Hite locked in

At least in the first day and a half of this tournament, Brett Hite appears to be locked in to a bass fishing method and area more than any of the other seven anglers. Once he gets to the northern boundary of this event – the North Grand Island Bridge, located a few miles above Niagara Falls – Hite fires up his outboard only to idle over to another bridge pier.

“There’s just no use leaving this area,” Hite said. “There’s a lot of stuff to fish here, and nobody else is fishing it.”

Hite is drop-shotting a Yamamoto Shad Shaped Worm with a green pumpkin colored back and a pearl belly on a 1/4-ounce Reins Tungsten weight. That weight is key.

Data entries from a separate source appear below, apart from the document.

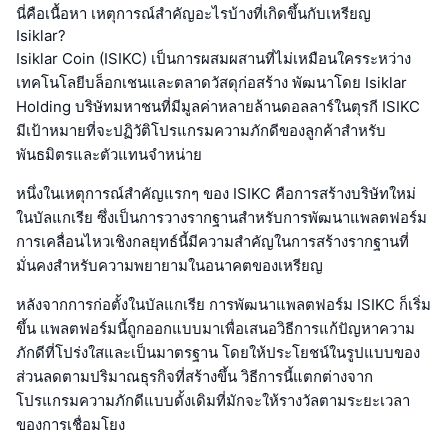
นี่คือเนื้อหา เหตุการณ์สำคัญอะไรบ้างที่เกิดขึ้นกับเหรียญ
Isiklar?
Isiklar Coin (ISIKC) เป็นการผสมผสานที่ไม่เหมือนใครระหว่าง
เทคโนโลยีบล็อกเชนและตลาดวัสดุก่อสร้าง พัฒนาโดย Isiklar
Holding บริษัทมหาชนที่มีมูลค่าหลายล้านดอลลาร์ในตุรกี ISIKC
มีเป้าหมายที่จะปฏิวัติโปรแกรมความภักดีของลูกค้าสำหรับ
พันธมิตรและตัวแทนจำหน่าย
หนึ่งในเหตุการณ์สำคัญแรกๆ ของ ISIKC คือการสร้างบริษัทใหม่
ในบัลแกเรีย ซึ่งเป็นการวางรากฐานสำหรับการพัฒนาแพลตฟอร์ม
การเคลื่อนไหวเชิงกลยุทธ์นี้มีความสำคัญในการสร้างรากฐานที่
มั่นคงสำหรับความพยายามในอนาคตของเหรียญ
หลังจากการก่อตั้งในบัลแกเรีย การพัฒนาแพลตฟอร์ม ISIKC ก็เริ่ม
ขึ้น แพลตฟอร์มนี้ถูกออกแบบมาเพื่อเสนอวิธีการแก้ปัญหาความ
ภักดีที่โปร่งใสและเป็นมาตรฐาน โดยให้ประโยชน์ในรูปแบบของ
ส่วนลดตามปริมาณธุรกิจที่สร้างขึ้น วิธีการนี้แตกต่างจาก
โปรแกรมความภักดีแบบดั้งเดิมที่มักจะให้รางวัลตามระยะเวลา
ของการเชื่อมโยง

“It’s almost like fly fishing,” Hite said. “You want your drop shot to move at the same speed as the current. If you get it too heavy, it gets hung up and it doesn’t look natural. So the trick is to cast upstream and just kind of bounce it along at close to the same speed as the current.”

Hite said the depth here varies between 18 and 10 feet, depending on the bridge pier, and there are some deeper dug out holes.

“I had the fish on to have 12 or 13 pounds yesterday,” Hite said. “I know that potential is living right here, so that’s a good goal for today.”

His two-day total so far is 18-9 with three bass in the boat today weighing 8-7. That gives him a lead of 8-9 over Combs with just over an hour left in this morning session.